- [Task details] Exactly the lines from the one containing "Segment every instance" through the final line of the data below, with pictures omitted, make up the answer.

── Recorded data

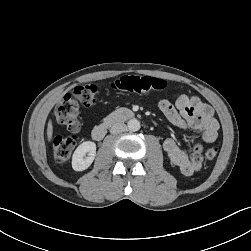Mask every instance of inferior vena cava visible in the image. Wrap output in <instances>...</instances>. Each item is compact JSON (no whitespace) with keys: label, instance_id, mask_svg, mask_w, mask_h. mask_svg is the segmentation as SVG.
Listing matches in <instances>:
<instances>
[{"label":"inferior vena cava","instance_id":"inferior-vena-cava-1","mask_svg":"<svg viewBox=\"0 0 251 251\" xmlns=\"http://www.w3.org/2000/svg\"><path fill=\"white\" fill-rule=\"evenodd\" d=\"M127 126L124 123H115L110 128L111 134H118L126 131Z\"/></svg>","mask_w":251,"mask_h":251}]
</instances>
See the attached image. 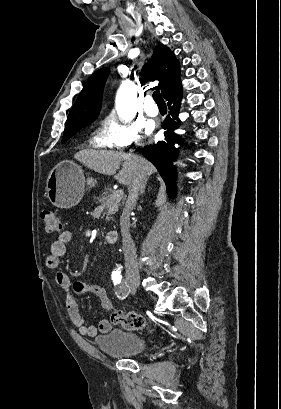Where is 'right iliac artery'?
I'll use <instances>...</instances> for the list:
<instances>
[{
    "label": "right iliac artery",
    "instance_id": "right-iliac-artery-1",
    "mask_svg": "<svg viewBox=\"0 0 281 409\" xmlns=\"http://www.w3.org/2000/svg\"><path fill=\"white\" fill-rule=\"evenodd\" d=\"M112 280H113L114 285L115 286L117 285L116 292H115L116 296L119 299H125L128 296L129 292H128L127 286H124L122 284L120 285L122 281V277L120 275H113Z\"/></svg>",
    "mask_w": 281,
    "mask_h": 409
}]
</instances>
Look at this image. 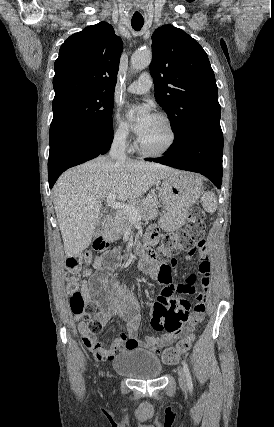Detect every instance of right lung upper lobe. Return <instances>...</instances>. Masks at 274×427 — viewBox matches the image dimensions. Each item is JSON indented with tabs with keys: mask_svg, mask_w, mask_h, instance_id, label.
Here are the masks:
<instances>
[{
	"mask_svg": "<svg viewBox=\"0 0 274 427\" xmlns=\"http://www.w3.org/2000/svg\"><path fill=\"white\" fill-rule=\"evenodd\" d=\"M122 45L121 38L106 22L71 35L55 61L53 102L70 94L114 95Z\"/></svg>",
	"mask_w": 274,
	"mask_h": 427,
	"instance_id": "cb5924a9",
	"label": "right lung upper lobe"
}]
</instances>
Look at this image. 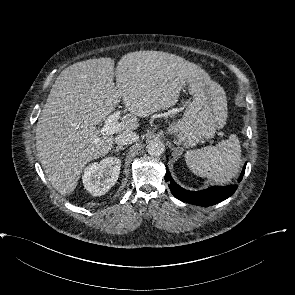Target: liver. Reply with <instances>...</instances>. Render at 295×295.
I'll return each instance as SVG.
<instances>
[{
	"label": "liver",
	"instance_id": "6515ba94",
	"mask_svg": "<svg viewBox=\"0 0 295 295\" xmlns=\"http://www.w3.org/2000/svg\"><path fill=\"white\" fill-rule=\"evenodd\" d=\"M114 64V59L102 57L65 68L39 116V160L51 185L63 196L74 191L90 161L113 147L114 136L102 135L96 126L121 99L130 114L121 119L117 134L137 129L138 117L173 107L185 85L209 79L198 65L162 51L127 53L116 72Z\"/></svg>",
	"mask_w": 295,
	"mask_h": 295
}]
</instances>
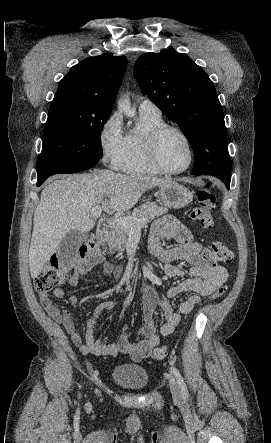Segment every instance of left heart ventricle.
<instances>
[{
    "label": "left heart ventricle",
    "instance_id": "obj_1",
    "mask_svg": "<svg viewBox=\"0 0 271 443\" xmlns=\"http://www.w3.org/2000/svg\"><path fill=\"white\" fill-rule=\"evenodd\" d=\"M162 162L171 169L184 167L189 161V149L185 140L175 131H168L159 144Z\"/></svg>",
    "mask_w": 271,
    "mask_h": 443
}]
</instances>
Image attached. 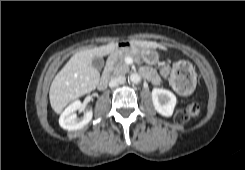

────

- [Task result]
Segment every instance of left heart ventricle.
<instances>
[{
    "label": "left heart ventricle",
    "instance_id": "obj_1",
    "mask_svg": "<svg viewBox=\"0 0 271 443\" xmlns=\"http://www.w3.org/2000/svg\"><path fill=\"white\" fill-rule=\"evenodd\" d=\"M162 162L171 169L184 167L189 161V149L185 140L175 131H168L159 144Z\"/></svg>",
    "mask_w": 271,
    "mask_h": 443
}]
</instances>
Image attached. 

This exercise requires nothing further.